While many programmes for adults and children below five years of age have improved health outcomes in recent decades, the adolescence stage — viewed as the healthiest time of life — has attracted fewer resources, resulting in the poorest health coverage of any group.
“Around two-thirds of the world's adolescents are growing up in countries where diseases of poverty (infectious disease, undernutrition, problems of reproductive health, HIV) or injury (homicide, road traffic injury) are a daily threat to health and wellbeing,” notes Patton, a professor in adolescent health research at the University of Melbourne, Australia.
“These are preventable problems with cost-effective solutions that we have failed to implement, such as providing comprehensive sexuality education, ready access to condoms and contraception, and imposing taxation on tobacco, alcohol and unhealthy foods,” he stresses.
To meet the unique needs of this vital age cohort, the report calls for a new approach that goes beyond the health sector to include the education, employment and governance sectors.

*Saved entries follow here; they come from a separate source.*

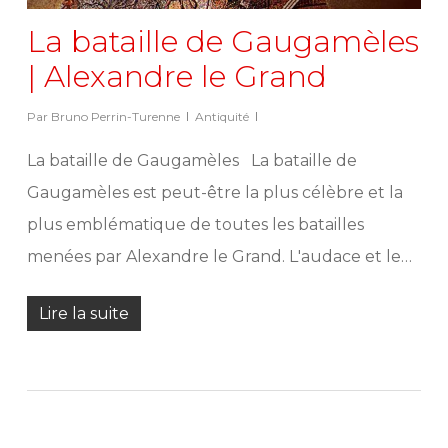
La bataille de Gaugamèles
| Alexandre le Grand
Par
Bruno Perrin-Turenne
Antiquité
La bataille de Gaugamèles La bataille de
Gaugamèles est peut-être la plus célèbre et la
plus emblématique de toutes les batailles
menées par Alexandre le Grand. L'audace et le…
Lire la suite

“We have demonstrated that investing in free, quality secondary education that meets not just academic [objectives] but also social and emotional needs brings huge gains in the cognitive capacities of adolescents and to their health and wellbeing. For every year of secondary education, there are fewer births for adolescent girls and fewer deaths for adolescent boys and girls,” adds Patton.
The report highlights the need to rethink legal frameworks to protect and empower young people, such as guaranteeing 18 years as the minimum age for marriage. It recommends using innovative technologies to engage young people and harness their potential to achieve the UN Sustainable Development Goals, echoing the recommendations of Every Woman, Every Child: Global Strategy for Women’s, Children’s, and Adolescents’ Health (2016-2030).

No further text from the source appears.